Deschutes County tax policy can also be a source of water waste. Land categorized as Exclusive Farm Use can get dramatic tax breaks even if the land has essentially no agricultural use or value. This leads some landowners to “water rocks”, as the saying goes, simply to use their water, maintain their water right, and receive a tax break.
In the county, “exempt” wells can be drilled with no metering or monitoring. I have such a well, and while the rules say I can only water ½ an acre, there is no measurement of how much water I pump and there are no usage costs. Exempt wells are a small part of the problem, but essentially all new development in the basin uses groundwater.

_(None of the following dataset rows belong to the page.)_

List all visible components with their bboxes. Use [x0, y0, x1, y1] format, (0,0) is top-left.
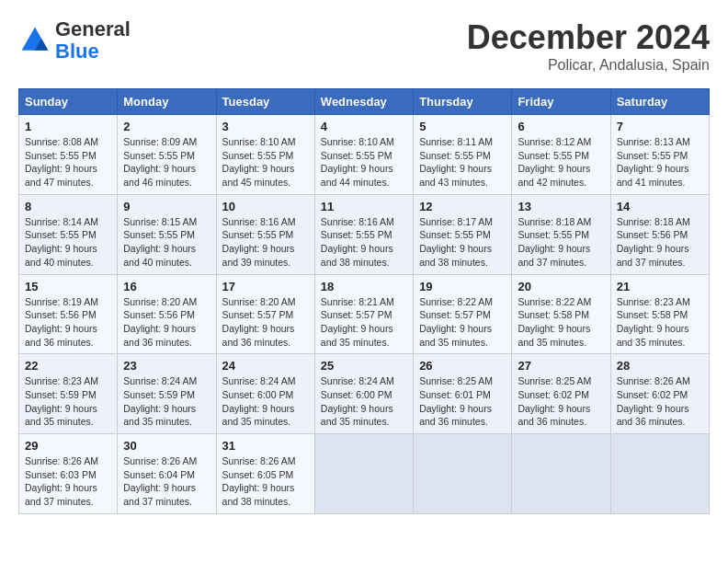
day-number: 14 — [617, 200, 703, 213]
day-number: 31 — [222, 439, 309, 453]
calendar-day-cell: 22Sunrise: 8:23 AMSunset: 5:59 PMDayligh… — [19, 354, 118, 434]
calendar-day-cell: 20Sunrise: 8:22 AMSunset: 5:58 PMDayligh… — [512, 274, 610, 354]
calendar-day-cell: 31Sunrise: 8:26 AMSunset: 6:05 PMDayligh… — [216, 434, 314, 514]
day-info: Sunrise: 8:26 AMSunset: 6:02 PMDaylight:… — [617, 374, 703, 429]
day-number: 8 — [25, 200, 111, 213]
calendar-day-cell — [314, 434, 413, 514]
day-info: Sunrise: 8:08 AMSunset: 5:55 PMDaylight:… — [25, 135, 111, 190]
day-number: 10 — [222, 200, 309, 213]
day-info: Sunrise: 8:13 AMSunset: 5:55 PMDaylight:… — [617, 135, 703, 190]
day-info: Sunrise: 8:25 AMSunset: 6:01 PMDaylight:… — [419, 374, 506, 429]
day-number: 20 — [518, 280, 604, 293]
weekday-header-row: SundayMondayTuesdayWednesdayThursdayFrid… — [19, 89, 710, 115]
day-info: Sunrise: 8:26 AMSunset: 6:05 PMDaylight:… — [222, 454, 309, 509]
logo-text: General Blue — [55, 18, 131, 63]
calendar-week-row: 22Sunrise: 8:23 AMSunset: 5:59 PMDayligh… — [19, 354, 710, 434]
day-number: 25 — [321, 359, 407, 373]
calendar-week-row: 29Sunrise: 8:26 AMSunset: 6:03 PMDayligh… — [19, 434, 710, 514]
day-number: 12 — [419, 200, 506, 213]
day-number: 15 — [25, 280, 111, 293]
day-number: 2 — [123, 120, 210, 133]
day-number: 18 — [321, 280, 407, 293]
day-info: Sunrise: 8:11 AMSunset: 5:55 PMDaylight:… — [419, 135, 506, 190]
calendar-week-row: 1Sunrise: 8:08 AMSunset: 5:55 PMDaylight… — [19, 115, 710, 195]
day-number: 16 — [123, 280, 210, 293]
calendar-day-cell: 7Sunrise: 8:13 AMSunset: 5:55 PMDaylight… — [610, 115, 709, 195]
day-info: Sunrise: 8:22 AMSunset: 5:58 PMDaylight:… — [518, 295, 604, 350]
calendar-day-cell: 29Sunrise: 8:26 AMSunset: 6:03 PMDayligh… — [19, 434, 118, 514]
logo-icon — [18, 24, 51, 57]
day-info: Sunrise: 8:12 AMSunset: 5:55 PMDaylight:… — [518, 135, 604, 190]
day-info: Sunrise: 8:15 AMSunset: 5:55 PMDaylight:… — [123, 215, 210, 270]
day-info: Sunrise: 8:20 AMSunset: 5:57 PMDaylight:… — [222, 295, 309, 350]
day-info: Sunrise: 8:23 AMSunset: 5:59 PMDaylight:… — [25, 374, 111, 429]
calendar-day-cell: 10Sunrise: 8:16 AMSunset: 5:55 PMDayligh… — [216, 194, 314, 274]
calendar-day-cell: 5Sunrise: 8:11 AMSunset: 5:55 PMDaylight… — [414, 115, 512, 195]
day-number: 29 — [25, 439, 111, 453]
day-number: 28 — [617, 359, 703, 373]
weekday-header-cell: Thursday — [414, 89, 512, 115]
day-info: Sunrise: 8:24 AMSunset: 6:00 PMDaylight:… — [321, 374, 407, 429]
calendar-day-cell: 6Sunrise: 8:12 AMSunset: 5:55 PMDaylight… — [512, 115, 610, 195]
calendar-day-cell: 1Sunrise: 8:08 AMSunset: 5:55 PMDaylight… — [19, 115, 118, 195]
day-info: Sunrise: 8:16 AMSunset: 5:55 PMDaylight:… — [321, 215, 407, 270]
day-number: 11 — [321, 200, 407, 213]
day-info: Sunrise: 8:26 AMSunset: 6:03 PMDaylight:… — [25, 454, 111, 509]
calendar-day-cell: 24Sunrise: 8:24 AMSunset: 6:00 PMDayligh… — [216, 354, 314, 434]
day-info: Sunrise: 8:17 AMSunset: 5:55 PMDaylight:… — [419, 215, 506, 270]
calendar-day-cell — [610, 434, 709, 514]
calendar-day-cell: 15Sunrise: 8:19 AMSunset: 5:56 PMDayligh… — [19, 274, 118, 354]
weekday-header-cell: Friday — [512, 89, 610, 115]
calendar-day-cell: 16Sunrise: 8:20 AMSunset: 5:56 PMDayligh… — [118, 274, 216, 354]
day-info: Sunrise: 8:24 AMSunset: 6:00 PMDaylight:… — [222, 374, 309, 429]
calendar-week-row: 8Sunrise: 8:14 AMSunset: 5:55 PMDaylight… — [19, 194, 710, 274]
calendar-day-cell: 12Sunrise: 8:17 AMSunset: 5:55 PMDayligh… — [414, 194, 512, 274]
day-info: Sunrise: 8:20 AMSunset: 5:56 PMDaylight:… — [123, 295, 210, 350]
calendar-day-cell: 18Sunrise: 8:21 AMSunset: 5:57 PMDayligh… — [314, 274, 413, 354]
day-number: 7 — [617, 120, 703, 133]
calendar-day-cell: 27Sunrise: 8:25 AMSunset: 6:02 PMDayligh… — [512, 354, 610, 434]
calendar-day-cell: 11Sunrise: 8:16 AMSunset: 5:55 PMDayligh… — [314, 194, 413, 274]
day-info: Sunrise: 8:23 AMSunset: 5:58 PMDaylight:… — [617, 295, 703, 350]
logo: General Blue — [18, 18, 131, 63]
day-info: Sunrise: 8:18 AMSunset: 5:55 PMDaylight:… — [518, 215, 604, 270]
calendar-day-cell: 2Sunrise: 8:09 AMSunset: 5:55 PMDaylight… — [118, 115, 216, 195]
day-info: Sunrise: 8:10 AMSunset: 5:55 PMDaylight:… — [321, 135, 407, 190]
calendar-day-cell: 17Sunrise: 8:20 AMSunset: 5:57 PMDayligh… — [216, 274, 314, 354]
day-info: Sunrise: 8:16 AMSunset: 5:55 PMDaylight:… — [222, 215, 309, 270]
weekday-header-cell: Wednesday — [314, 89, 413, 115]
calendar-day-cell: 4Sunrise: 8:10 AMSunset: 5:55 PMDaylight… — [314, 115, 413, 195]
weekday-header-cell: Sunday — [19, 89, 118, 115]
day-number: 26 — [419, 359, 506, 373]
day-number: 22 — [25, 359, 111, 373]
day-info: Sunrise: 8:09 AMSunset: 5:55 PMDaylight:… — [123, 135, 210, 190]
calendar-day-cell: 3Sunrise: 8:10 AMSunset: 5:55 PMDaylight… — [216, 115, 314, 195]
weekday-header-cell: Monday — [118, 89, 216, 115]
day-number: 24 — [222, 359, 309, 373]
day-number: 3 — [222, 120, 309, 133]
day-info: Sunrise: 8:24 AMSunset: 5:59 PMDaylight:… — [123, 374, 210, 429]
page-header: General Blue December 2024 Policar, Anda… — [18, 18, 710, 74]
calendar-day-cell: 28Sunrise: 8:26 AMSunset: 6:02 PMDayligh… — [610, 354, 709, 434]
day-number: 6 — [518, 120, 604, 133]
calendar-day-cell: 19Sunrise: 8:22 AMSunset: 5:57 PMDayligh… — [414, 274, 512, 354]
calendar-day-cell: 9Sunrise: 8:15 AMSunset: 5:55 PMDaylight… — [118, 194, 216, 274]
calendar-day-cell: 13Sunrise: 8:18 AMSunset: 5:55 PMDayligh… — [512, 194, 610, 274]
day-number: 5 — [419, 120, 506, 133]
calendar-body: 1Sunrise: 8:08 AMSunset: 5:55 PMDaylight… — [19, 115, 710, 514]
day-info: Sunrise: 8:14 AMSunset: 5:55 PMDaylight:… — [25, 215, 111, 270]
day-number: 4 — [321, 120, 407, 133]
calendar-week-row: 15Sunrise: 8:19 AMSunset: 5:56 PMDayligh… — [19, 274, 710, 354]
title-block: December 2024 Policar, Andalusia, Spain — [467, 18, 710, 74]
calendar-day-cell: 30Sunrise: 8:26 AMSunset: 6:04 PMDayligh… — [118, 434, 216, 514]
calendar-day-cell: 25Sunrise: 8:24 AMSunset: 6:00 PMDayligh… — [314, 354, 413, 434]
day-info: Sunrise: 8:26 AMSunset: 6:04 PMDaylight:… — [123, 454, 210, 509]
day-info: Sunrise: 8:25 AMSunset: 6:02 PMDaylight:… — [518, 374, 604, 429]
day-number: 17 — [222, 280, 309, 293]
day-number: 19 — [419, 280, 506, 293]
day-info: Sunrise: 8:10 AMSunset: 5:55 PMDaylight:… — [222, 135, 309, 190]
calendar-day-cell: 23Sunrise: 8:24 AMSunset: 5:59 PMDayligh… — [118, 354, 216, 434]
day-number: 30 — [123, 439, 210, 453]
calendar-day-cell: 21Sunrise: 8:23 AMSunset: 5:58 PMDayligh… — [610, 274, 709, 354]
weekday-header-cell: Saturday — [610, 89, 709, 115]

In a 2013 report, the US Geological Survey stated that local groundwater has been dropping more than one foot a year since at least the mid-1990s, primarily due to a drying climate. This rate has certainly increased as drought conditions become the norm, glaciers disappear, the snowpack shrinks, and population growth increases demands on a diminishing resource.
It may not be obvious to you yet, but we are already in a water crisis that will undoubtedly get worse. While the catastrophic ecological damage in the Upper Deschutes above Bend may be partially ameliorated due to recent changes by irrigators required by the Endangered Species Act, the Middle Deschutes below Bend, the Crooked River, and Whychus Creek remain on life support due to low water levels and elevated temperatures.
As readers of the Bulletin already know, farmers in North Unit Irrigation District around Madras have some of the most productive farmland in Central Oregon but have junior water rights and this year they will again have to leave some of their lands out of production due to lack of water. What you may not know is that many domestic wells are also going dry and local cities have limits on their ability to pump for municipal use. A shrinking aquifer also impacts local springs which nourish wildlife and recharge rivers.
Water availability, quality, allocation, usage, and monitoring are important issues in Central Oregon today, and will likely be critical in the foreseeable future. Without public demand for reform and strong political leadership, however, solutions will not be implemented.